Persistence of language
February 21, 2005 1:58 PM   Subscribe

I'm looking for examples of language survival for many generations among small groups within a larger mono-linguistic society.

The base case I have in mind is the survival of Dutch in the Hudson Valley after the English took over in 1664. In various rural pockets as well as among well-to-do people of Dutch heritage, Dutch continued to be spoken for close to 300 years. (In the 1800s, Martin Van Buren and his wife spoke Dutch in the White House; Teddy Roosevelt learned some Dutch from his grandparents who spoke it at the dinner table; Sojourner Truth grew up on a New York farm speaking Dutch only until she was 12 years old; there is evidence of Dutch surviving in the NJ Ramapo hills into the 1920s and in the Catskills until after WWII). I'm trying to get at what cultural factors enabled this survival, but I'd also like to know how unusual it is. For example, languages like German, Polish and Italian seem to die out among immigrant families within a generation or two, despite plenty of critical mass in immigrant communities and the survival of many other cultural attributes among them.
posted by beagle to Writing & Language (27 answers total)
 
How small a group? Are Catalunyan and Basque (for example) too large?
posted by briank at 2:02 PM on February 21, 2005


Indigenous Australian languages are still spoken by many Aboriginal people in Australia, particularly in the Northern Territory, South Australia and Western Australia.

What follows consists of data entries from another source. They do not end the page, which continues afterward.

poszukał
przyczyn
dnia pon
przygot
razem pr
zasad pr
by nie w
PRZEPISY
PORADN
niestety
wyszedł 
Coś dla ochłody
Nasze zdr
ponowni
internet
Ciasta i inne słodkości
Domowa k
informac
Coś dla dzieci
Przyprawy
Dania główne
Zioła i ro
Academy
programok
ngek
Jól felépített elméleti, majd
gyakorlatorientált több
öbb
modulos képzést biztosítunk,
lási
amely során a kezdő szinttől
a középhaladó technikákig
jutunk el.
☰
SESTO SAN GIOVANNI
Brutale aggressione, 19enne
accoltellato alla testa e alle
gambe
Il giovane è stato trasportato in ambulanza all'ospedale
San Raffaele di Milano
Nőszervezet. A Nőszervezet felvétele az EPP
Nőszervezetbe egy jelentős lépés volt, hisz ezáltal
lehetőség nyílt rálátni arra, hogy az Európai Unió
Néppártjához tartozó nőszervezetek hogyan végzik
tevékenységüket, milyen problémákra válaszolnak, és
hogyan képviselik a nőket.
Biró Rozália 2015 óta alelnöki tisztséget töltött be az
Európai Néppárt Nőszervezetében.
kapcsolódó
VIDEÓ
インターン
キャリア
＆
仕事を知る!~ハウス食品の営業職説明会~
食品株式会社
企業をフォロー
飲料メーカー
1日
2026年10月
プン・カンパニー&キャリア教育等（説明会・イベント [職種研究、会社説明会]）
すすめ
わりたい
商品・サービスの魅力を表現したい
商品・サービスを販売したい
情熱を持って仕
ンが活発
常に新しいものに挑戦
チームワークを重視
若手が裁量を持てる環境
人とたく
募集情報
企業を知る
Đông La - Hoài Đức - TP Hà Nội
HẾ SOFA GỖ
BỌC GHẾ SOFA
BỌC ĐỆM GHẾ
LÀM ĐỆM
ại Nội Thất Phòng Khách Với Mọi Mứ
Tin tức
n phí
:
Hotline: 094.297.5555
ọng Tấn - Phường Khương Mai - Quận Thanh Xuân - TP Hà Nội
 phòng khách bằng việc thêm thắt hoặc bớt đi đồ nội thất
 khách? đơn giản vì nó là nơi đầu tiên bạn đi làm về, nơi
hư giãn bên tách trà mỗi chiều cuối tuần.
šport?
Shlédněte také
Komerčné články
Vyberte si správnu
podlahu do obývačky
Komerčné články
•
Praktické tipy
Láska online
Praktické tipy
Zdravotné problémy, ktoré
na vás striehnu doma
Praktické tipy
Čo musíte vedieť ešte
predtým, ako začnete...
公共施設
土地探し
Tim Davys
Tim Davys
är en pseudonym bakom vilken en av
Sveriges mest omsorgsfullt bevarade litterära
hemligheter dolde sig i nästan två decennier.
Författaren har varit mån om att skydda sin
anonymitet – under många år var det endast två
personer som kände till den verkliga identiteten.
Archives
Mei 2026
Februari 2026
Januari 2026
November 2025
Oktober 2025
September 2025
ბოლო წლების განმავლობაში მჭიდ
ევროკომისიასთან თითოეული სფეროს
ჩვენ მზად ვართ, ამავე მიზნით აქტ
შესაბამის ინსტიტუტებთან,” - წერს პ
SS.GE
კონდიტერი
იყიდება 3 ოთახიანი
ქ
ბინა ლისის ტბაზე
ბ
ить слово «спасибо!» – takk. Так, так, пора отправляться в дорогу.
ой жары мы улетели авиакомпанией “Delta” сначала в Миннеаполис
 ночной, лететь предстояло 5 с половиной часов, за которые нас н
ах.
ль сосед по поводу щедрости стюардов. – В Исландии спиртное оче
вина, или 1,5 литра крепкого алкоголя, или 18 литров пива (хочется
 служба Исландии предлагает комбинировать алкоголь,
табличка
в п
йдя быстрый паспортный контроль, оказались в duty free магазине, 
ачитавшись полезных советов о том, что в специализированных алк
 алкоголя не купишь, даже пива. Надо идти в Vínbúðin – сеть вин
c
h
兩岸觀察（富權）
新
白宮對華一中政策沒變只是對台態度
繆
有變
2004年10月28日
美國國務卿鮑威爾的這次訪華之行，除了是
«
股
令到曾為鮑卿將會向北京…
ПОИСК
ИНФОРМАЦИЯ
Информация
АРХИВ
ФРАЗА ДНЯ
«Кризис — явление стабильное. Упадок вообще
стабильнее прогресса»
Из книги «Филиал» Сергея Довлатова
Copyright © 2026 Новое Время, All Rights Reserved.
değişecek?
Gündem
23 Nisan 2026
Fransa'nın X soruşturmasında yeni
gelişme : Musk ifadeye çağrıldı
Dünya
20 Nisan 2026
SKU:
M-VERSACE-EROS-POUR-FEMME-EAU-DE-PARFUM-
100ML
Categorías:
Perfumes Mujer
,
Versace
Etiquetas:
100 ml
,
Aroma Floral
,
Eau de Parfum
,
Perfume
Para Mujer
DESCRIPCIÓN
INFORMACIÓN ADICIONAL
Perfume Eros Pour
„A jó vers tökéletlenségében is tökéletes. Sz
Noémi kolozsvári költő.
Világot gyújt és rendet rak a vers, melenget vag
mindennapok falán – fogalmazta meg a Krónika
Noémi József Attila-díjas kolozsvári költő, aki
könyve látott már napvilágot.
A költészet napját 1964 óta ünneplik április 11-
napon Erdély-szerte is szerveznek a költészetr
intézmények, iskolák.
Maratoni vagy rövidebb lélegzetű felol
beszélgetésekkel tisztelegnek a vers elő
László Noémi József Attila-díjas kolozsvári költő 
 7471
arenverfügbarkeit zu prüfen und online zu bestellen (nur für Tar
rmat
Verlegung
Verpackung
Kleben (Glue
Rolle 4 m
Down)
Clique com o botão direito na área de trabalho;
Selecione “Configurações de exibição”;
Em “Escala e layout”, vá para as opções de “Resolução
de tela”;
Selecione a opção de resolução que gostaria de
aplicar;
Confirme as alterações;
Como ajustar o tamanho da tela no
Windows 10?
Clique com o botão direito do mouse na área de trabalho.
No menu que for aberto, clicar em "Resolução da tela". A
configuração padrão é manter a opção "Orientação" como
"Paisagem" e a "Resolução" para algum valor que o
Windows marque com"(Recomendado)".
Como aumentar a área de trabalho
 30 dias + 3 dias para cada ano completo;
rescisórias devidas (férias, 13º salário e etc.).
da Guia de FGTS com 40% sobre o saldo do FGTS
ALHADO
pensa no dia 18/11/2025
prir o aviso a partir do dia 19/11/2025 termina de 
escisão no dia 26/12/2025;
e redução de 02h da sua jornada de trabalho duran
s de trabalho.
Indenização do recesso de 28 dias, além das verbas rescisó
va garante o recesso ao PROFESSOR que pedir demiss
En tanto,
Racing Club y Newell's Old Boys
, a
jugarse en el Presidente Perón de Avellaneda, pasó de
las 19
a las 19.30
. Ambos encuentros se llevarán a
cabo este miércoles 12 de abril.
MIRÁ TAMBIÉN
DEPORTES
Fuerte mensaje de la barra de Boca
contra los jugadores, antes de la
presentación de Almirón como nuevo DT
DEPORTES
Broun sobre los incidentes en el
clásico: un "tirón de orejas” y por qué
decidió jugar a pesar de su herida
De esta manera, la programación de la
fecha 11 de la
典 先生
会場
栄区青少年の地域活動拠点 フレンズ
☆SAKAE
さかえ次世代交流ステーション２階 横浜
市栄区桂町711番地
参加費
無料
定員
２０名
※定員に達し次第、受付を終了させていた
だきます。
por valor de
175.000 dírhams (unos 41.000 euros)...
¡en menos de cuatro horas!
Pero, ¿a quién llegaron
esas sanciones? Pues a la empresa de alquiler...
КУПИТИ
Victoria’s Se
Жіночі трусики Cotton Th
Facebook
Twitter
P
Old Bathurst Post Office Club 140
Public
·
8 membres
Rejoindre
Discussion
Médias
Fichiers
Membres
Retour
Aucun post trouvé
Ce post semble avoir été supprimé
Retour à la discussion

Does Luxembourgish count? What about Flemish? Welsh? Low German?
posted by obiwanwasabi at 2:15 PM on February 21, 2005


Schwyzertütsch.
posted by AlexReynolds at 2:19 PM on February 21, 2005


Response by poster: Basques, Catalunyans -- Are they a majority or minority in their regions? What I'm looking for is examples of small linquistic minorities, which the NY Dutch became rather quickly after 1664. Gypsies who speak Rom, as an extreme minority within many countries, would be an example -- the situation being that they interact daily with speakers of the majority language but still persist in maintaining their separate culture and language. Flemish etc. were majority languages in their areas until at least the 20th C. I'm looking for centuries of survival under adverse circumstances.
posted by beagle at 2:24 PM on February 21, 2005


Best answer: It really depends on the motivation of the people preserving the language. For example, the Hudson Valley dutch settlers were established before the linguistic domination of english, making language retention more of a pride point than a stigma. Later immigrants (like your aforementioned Germans, Poles and Italians) entered a situation where using their ancestral tongue indicated that they were unassimilated into a society that they had elected to join. The New York dutch felt pride in their language because it had the opposite connotation-- "we got here a long time ago."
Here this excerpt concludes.